EXERCISE DESCRIPTION -> Each record needs to be transcribed word for word, though without its pictures.

LISTED RECORDS ->
+--
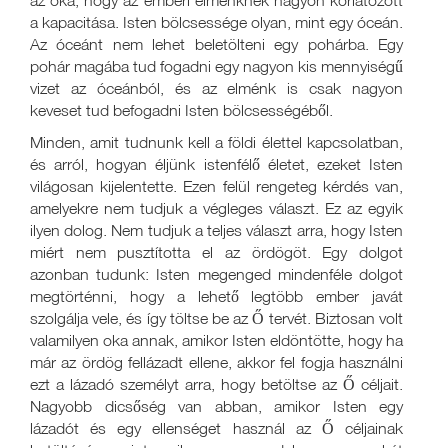
az oka, hogy az emberi elménknek nagyon korlátozott
a kapacitása. Isten bölcsessége olyan, mint egy óceán.
Az óceánt nem lehet beletölteni egy pohárba. Egy
pohár magába tud fogadni egy nagyon kis mennyiségű
vizet az óceánból, és az elménk is csak nagyon
keveset tud befogadni Isten bölcsességéből.
Minden, amit tudnunk kell a földi élettel kapcsolatban,
és arról, hogyan éljünk istenfélő életet, ezeket Isten
világosan kijelentette. Ezen felül rengeteg kérdés van,
amelyekre nem tudjuk a végleges választ. Ez az egyik
ilyen dolog. Nem tudjuk a teljes választ arra, hogy Isten
miért nem pusztította el az ördögöt. Egy dolgot
azonban tudunk: Isten megenged mindenféle dolgot
megtörténni, hogy a lehető legtöbb ember javát
szolgálja vele, és így töltse be az Ő tervét. Biztosan volt
valamilyen oka annak, amikor Isten eldöntötte, hogy ha
már az ördög fellázadt ellene, akkor fel fogja használni
ezt a lázadó személyt arra, hogy betöltse az Ő céljait.
Nagyobb dicsőség van abban, amikor Isten egy
lázadót és egy ellenséget használ az Ő céljainak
+--
EXERCISE RESULT ->
az oka, hogy az emberi elménknek nagyon korlátozott
a kapacitása. Isten bölcsessége olyan, mint egy óceán.
Az óceánt nem lehet beletölteni egy pohárba. Egy
pohár magába tud fogadni egy nagyon kis mennyiségű
vizet az óceánból, és az elménk is csak nagyon
keveset tud befogadni Isten bölcsességéből.
Minden, amit tudnunk kell a földi élettel kapcsolatban,
és arról, hogyan éljünk istenfélő életet, ezeket Isten
világosan kijelentette. Ezen felül rengeteg kérdés van,
amelyekre nem tudjuk a végleges választ. Ez az egyik
ilyen dolog. Nem tudjuk a teljes választ arra, hogy Isten
miért nem pusztította el az ördögöt. Egy dolgot
azonban tudunk: Isten megenged mindenféle dolgot
megtörténni, hogy a lehető legtöbb ember javát
szolgálja vele, és így töltse be az Ő tervét. Biztosan volt
valamilyen oka annak, amikor Isten eldöntötte, hogy ha
már az ördög fellázadt ellene, akkor fel fogja használni
ezt a lázadó személyt arra, hogy betöltse az Ő céljait.
Nagyobb dicsőség van abban, amikor Isten egy
lázadót és egy ellenséget használ az Ő céljainak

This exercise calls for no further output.